Payam-e-Mojahed
- Front page in August 1977
- Type: Monthly
- Founder: Ebrahim Yazdi
- Launched: June 1972
- Ceased publication: December 1978
- Political alignment: Freedom Movement of Iran
- Language: Persian
- Headquarters: Belleville, IL, 62222 U.S.; Avenue de la Grande Armée 75017, Paris, France;
- Country: Iran
- Circulation: 6,000 (as of mid-1970s)
- OCLC number: 51014238
- Free online archives: Archive

= Payam-e-Mojahed =

Payam-e-Mojahed (پیام مجاهد) was an Iranian monthly based in the United States, that was published from 1972 to 1978 as the official organ of the Freedom Movement of Iran's foreign branch.

== History ==
The monthly began publication under Ebrahim Yazdi in 1972, with its first issue published in June. Though headquartered in Houston, Texas, the paper gave its address in Illinois for security reasons, from which the mails received were forwarded to Texas.

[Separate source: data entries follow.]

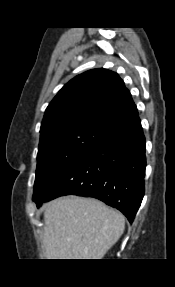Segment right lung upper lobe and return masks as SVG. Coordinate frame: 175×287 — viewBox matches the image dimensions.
I'll list each match as a JSON object with an SVG mask.
<instances>
[{
    "label": "right lung upper lobe",
    "instance_id": "1",
    "mask_svg": "<svg viewBox=\"0 0 175 287\" xmlns=\"http://www.w3.org/2000/svg\"><path fill=\"white\" fill-rule=\"evenodd\" d=\"M137 113L132 96L118 74L103 68L92 69L62 87L45 111L40 132L86 122L115 126Z\"/></svg>",
    "mask_w": 175,
    "mask_h": 287
}]
</instances>
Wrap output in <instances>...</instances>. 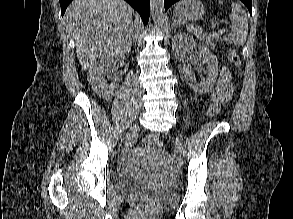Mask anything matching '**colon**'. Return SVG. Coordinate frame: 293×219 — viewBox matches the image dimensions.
<instances>
[{
  "label": "colon",
  "mask_w": 293,
  "mask_h": 219,
  "mask_svg": "<svg viewBox=\"0 0 293 219\" xmlns=\"http://www.w3.org/2000/svg\"><path fill=\"white\" fill-rule=\"evenodd\" d=\"M228 58L234 67H239L241 65V60H240V57H239L236 50H231L229 52ZM220 108H221V105L219 102L213 103L209 108L208 115L210 117L215 116L218 113V111L220 110ZM160 144H161V139L158 134L152 133V134L147 135L143 139V146L144 147H150V146L160 145Z\"/></svg>",
  "instance_id": "1"
}]
</instances>
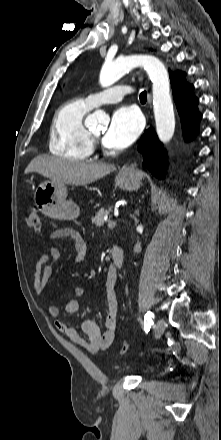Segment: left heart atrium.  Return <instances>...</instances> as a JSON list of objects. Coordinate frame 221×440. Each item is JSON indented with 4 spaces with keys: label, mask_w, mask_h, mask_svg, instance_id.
Listing matches in <instances>:
<instances>
[{
    "label": "left heart atrium",
    "mask_w": 221,
    "mask_h": 440,
    "mask_svg": "<svg viewBox=\"0 0 221 440\" xmlns=\"http://www.w3.org/2000/svg\"><path fill=\"white\" fill-rule=\"evenodd\" d=\"M142 126V117L135 108L120 107L111 117L103 142L109 148L123 149L135 141Z\"/></svg>",
    "instance_id": "1"
}]
</instances>
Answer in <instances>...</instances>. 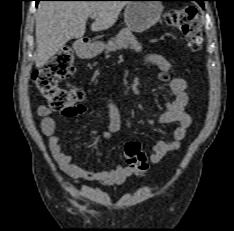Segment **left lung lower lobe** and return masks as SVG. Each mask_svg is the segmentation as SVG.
<instances>
[{"label":"left lung lower lobe","mask_w":234,"mask_h":231,"mask_svg":"<svg viewBox=\"0 0 234 231\" xmlns=\"http://www.w3.org/2000/svg\"><path fill=\"white\" fill-rule=\"evenodd\" d=\"M186 1H196V2H198V3L200 4V6H201L202 8H204L203 1H207V0H186Z\"/></svg>","instance_id":"obj_1"}]
</instances>
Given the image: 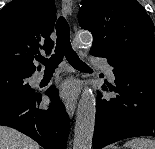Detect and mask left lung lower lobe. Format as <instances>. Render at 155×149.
<instances>
[{
    "label": "left lung lower lobe",
    "mask_w": 155,
    "mask_h": 149,
    "mask_svg": "<svg viewBox=\"0 0 155 149\" xmlns=\"http://www.w3.org/2000/svg\"><path fill=\"white\" fill-rule=\"evenodd\" d=\"M91 54L108 59L117 85L109 90L119 93L97 97L93 149L130 137L155 136V54Z\"/></svg>",
    "instance_id": "left-lung-lower-lobe-1"
}]
</instances>
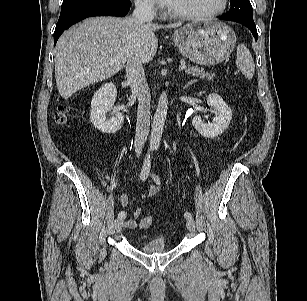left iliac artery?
<instances>
[{
	"mask_svg": "<svg viewBox=\"0 0 307 301\" xmlns=\"http://www.w3.org/2000/svg\"><path fill=\"white\" fill-rule=\"evenodd\" d=\"M184 217L186 219H191L192 218V214L190 212H185Z\"/></svg>",
	"mask_w": 307,
	"mask_h": 301,
	"instance_id": "44dca946",
	"label": "left iliac artery"
}]
</instances>
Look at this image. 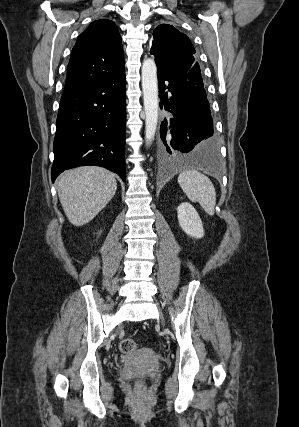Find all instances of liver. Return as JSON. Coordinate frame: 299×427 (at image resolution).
<instances>
[{"label": "liver", "instance_id": "liver-1", "mask_svg": "<svg viewBox=\"0 0 299 427\" xmlns=\"http://www.w3.org/2000/svg\"><path fill=\"white\" fill-rule=\"evenodd\" d=\"M116 189L114 174L96 166L67 171L57 181L61 205L75 226L90 222L113 198Z\"/></svg>", "mask_w": 299, "mask_h": 427}]
</instances>
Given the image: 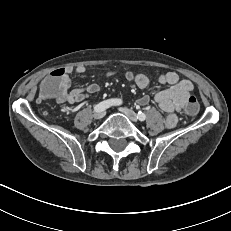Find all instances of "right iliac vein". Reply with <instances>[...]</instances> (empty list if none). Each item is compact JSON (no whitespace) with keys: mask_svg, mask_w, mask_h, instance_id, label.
<instances>
[{"mask_svg":"<svg viewBox=\"0 0 231 231\" xmlns=\"http://www.w3.org/2000/svg\"><path fill=\"white\" fill-rule=\"evenodd\" d=\"M104 115H105V112H104V111H99V112H95V113L93 114V117H94V119L99 120V119L103 118Z\"/></svg>","mask_w":231,"mask_h":231,"instance_id":"1","label":"right iliac vein"}]
</instances>
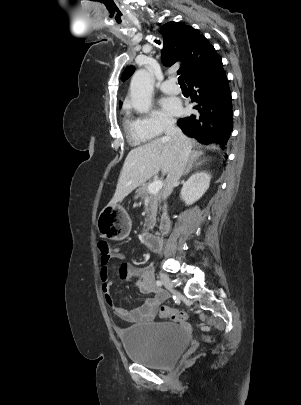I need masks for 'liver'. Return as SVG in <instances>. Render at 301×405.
I'll return each instance as SVG.
<instances>
[{"label":"liver","mask_w":301,"mask_h":405,"mask_svg":"<svg viewBox=\"0 0 301 405\" xmlns=\"http://www.w3.org/2000/svg\"><path fill=\"white\" fill-rule=\"evenodd\" d=\"M190 148L196 142L186 137ZM176 156V144L172 138H157L145 145L132 149L121 170L115 194L109 206L121 202L138 186L156 176L161 170L168 173Z\"/></svg>","instance_id":"6515ba94"}]
</instances>
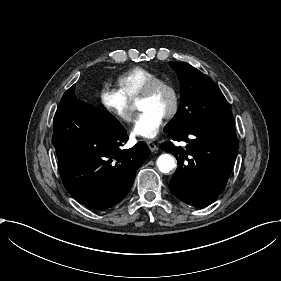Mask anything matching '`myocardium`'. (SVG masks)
Wrapping results in <instances>:
<instances>
[{"instance_id":"f54148a6","label":"myocardium","mask_w":281,"mask_h":281,"mask_svg":"<svg viewBox=\"0 0 281 281\" xmlns=\"http://www.w3.org/2000/svg\"><path fill=\"white\" fill-rule=\"evenodd\" d=\"M161 88L166 89L171 97L170 107L164 116V120L169 121L177 114L180 105L178 91L171 82L161 78L151 81L140 94L138 101L151 98Z\"/></svg>"}]
</instances>
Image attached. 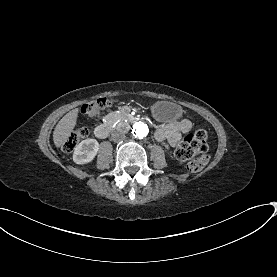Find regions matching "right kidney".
Masks as SVG:
<instances>
[{"label": "right kidney", "instance_id": "obj_1", "mask_svg": "<svg viewBox=\"0 0 277 277\" xmlns=\"http://www.w3.org/2000/svg\"><path fill=\"white\" fill-rule=\"evenodd\" d=\"M99 143L96 139H85L76 145L73 153V161L76 164L91 162L97 155Z\"/></svg>", "mask_w": 277, "mask_h": 277}]
</instances>
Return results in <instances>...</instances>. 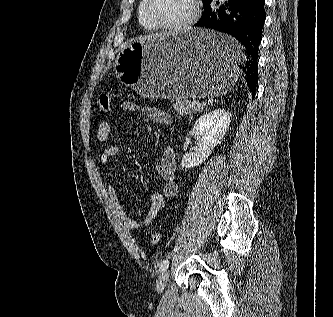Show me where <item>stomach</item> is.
Wrapping results in <instances>:
<instances>
[{"mask_svg": "<svg viewBox=\"0 0 333 317\" xmlns=\"http://www.w3.org/2000/svg\"><path fill=\"white\" fill-rule=\"evenodd\" d=\"M244 45L222 29H190L128 43L117 55L122 83L145 98L184 100L219 96L241 82Z\"/></svg>", "mask_w": 333, "mask_h": 317, "instance_id": "0dacf381", "label": "stomach"}]
</instances>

The name was selected with consent of the People's Mujahedin, and was probably a homage to El Moudjahid, the organ of Algeria NLF.

Payam-e-Mojahed is described as a periodical published "by Iranian students abroad who were voicing their views on Islam-minded revolutionaries". The publication mainly covered activities of the opposition to the Shah among different groups and also frequently printed views of Ali Shariati. It regularly denounced rule of the Shah, supported Islamic movements internationally and commemorated Mohammad Mosaddegh and his national movement.

According to Houchang E. Chehabi, in the mid 1970s Payam-e-Mojahed had reached a circulation of 6,000 copies, with reprints made in Europe. It published a detailed account of Iranian involvement in Lebanese Civil War in May 1978. The last issue was published in December 1978.